À l’heure où l’œil des médias est braqué vers le chaos des banlieues, l’exposition Labo Photo, organisée au Blanc-Mesnil, présente avec humanité la population africaine des cités. C’est l’Afrique de la banlieue parisienne vue par des photographes africains en transit.

Au moment où les violences urbaines rythment les nuits de la Seine-Saint-Denis, le métissage des cultures existant dans les banlieues et les cités est malgré tout une source de créativité et de production artistique, aspect que les médias ignorent le plus souvent.

L’exposition présentée au Forum culturel du Blanc-Mesnil rassemble six photographes africains issus d’horizons et de cultures différents : Hicham Benohoud (Maroc), Nadia Ferroukhi (Algérie), Ananias Léki Dago (Côte d’Ivoire), Emeka Okereke (Nigéria), Sergio Santimano (Mozambique) et Youssouf Sogodogo (Mali). Cette exposition s’inscrit dans un projet organisé par l’association L’Œil en cascade (Montreuil), qui se consacre à la découverte et à la promotion des cultures et des arts visuels contemporains de tous les continents.

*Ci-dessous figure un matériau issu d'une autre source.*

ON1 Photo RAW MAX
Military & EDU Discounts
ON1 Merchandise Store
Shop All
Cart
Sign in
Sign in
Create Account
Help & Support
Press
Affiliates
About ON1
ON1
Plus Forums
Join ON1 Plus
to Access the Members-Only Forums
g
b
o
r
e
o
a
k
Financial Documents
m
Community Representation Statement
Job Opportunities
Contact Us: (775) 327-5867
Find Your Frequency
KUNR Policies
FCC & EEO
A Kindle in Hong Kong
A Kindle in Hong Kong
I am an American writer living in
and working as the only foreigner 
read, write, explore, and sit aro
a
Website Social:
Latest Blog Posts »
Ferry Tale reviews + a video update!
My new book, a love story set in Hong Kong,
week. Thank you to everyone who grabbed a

Pour cela, les photographes ont été accueillis en résidence (pendant une période allant de quinze jours à un mois) dans différents lieux du département avec pour mission d’observer, chacun à sa façon, comment la communauté africaine s’inscrit dans la culture et la société françaises.

Au travers des photographies, on perçoit les difficultés que rencontrent les immigrés à affronter la tension entre la fidélité à leurs traditions et l’intégration dans une société occidentale.
L’originalité du projet est de présenter des regards croisés d’Africains immergés pour une période définie, comme en transit, dans un univers qu’ils ne connaissent pas. Les Africains de France ont ainsi été observés de l’extérieur par des Africains : à la fois mêmes et différents d’eux.

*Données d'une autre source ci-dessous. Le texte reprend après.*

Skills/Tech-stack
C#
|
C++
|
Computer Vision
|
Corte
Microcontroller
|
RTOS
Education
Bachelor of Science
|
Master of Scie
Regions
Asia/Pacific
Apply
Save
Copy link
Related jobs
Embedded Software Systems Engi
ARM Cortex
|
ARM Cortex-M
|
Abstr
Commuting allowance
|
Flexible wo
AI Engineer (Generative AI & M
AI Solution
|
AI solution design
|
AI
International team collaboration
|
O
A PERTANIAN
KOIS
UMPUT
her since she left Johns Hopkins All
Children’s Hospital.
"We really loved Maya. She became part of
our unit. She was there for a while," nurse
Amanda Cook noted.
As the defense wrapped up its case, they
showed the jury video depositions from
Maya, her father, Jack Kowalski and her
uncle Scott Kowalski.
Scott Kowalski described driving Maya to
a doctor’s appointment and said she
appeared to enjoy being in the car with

L’exposition «Labo photo» présente des images sans artifices, sans cadres, sans cimaises, parfois posées sur une chaise, ou simplement mises au mur…

Les approches sont variées : Sergio Santimano et Nadia Ferroukhi sont reporters, tandis que la démarche de Icham Benohoud, professeur d’arts plastiques à Marrakech, est plus plasticienne. Mais tous proposent un regard sur la situation complexe de la population africaine tiraillée entre plusieurs forces : la double appartenance, les conflits entre traditions et société de consommation, le mode d’adaptation ou le niveau d’assimilation variable au sein d’une même famille selon les générations.

Cette exposition permet de mieux éprouver les difficultés des immigrés à gérer la réalité contraignante de leur double culture. «Labo Photo» offre des Africains des banlieues des visions multiples : oniriques, mises en scène, ou encore proches du photojournalisme. Mais c’est la vision d’Africains sur leurs compatriotes confrontés à un monde, un lieu, une culture différents de celles de leurs ancêtres.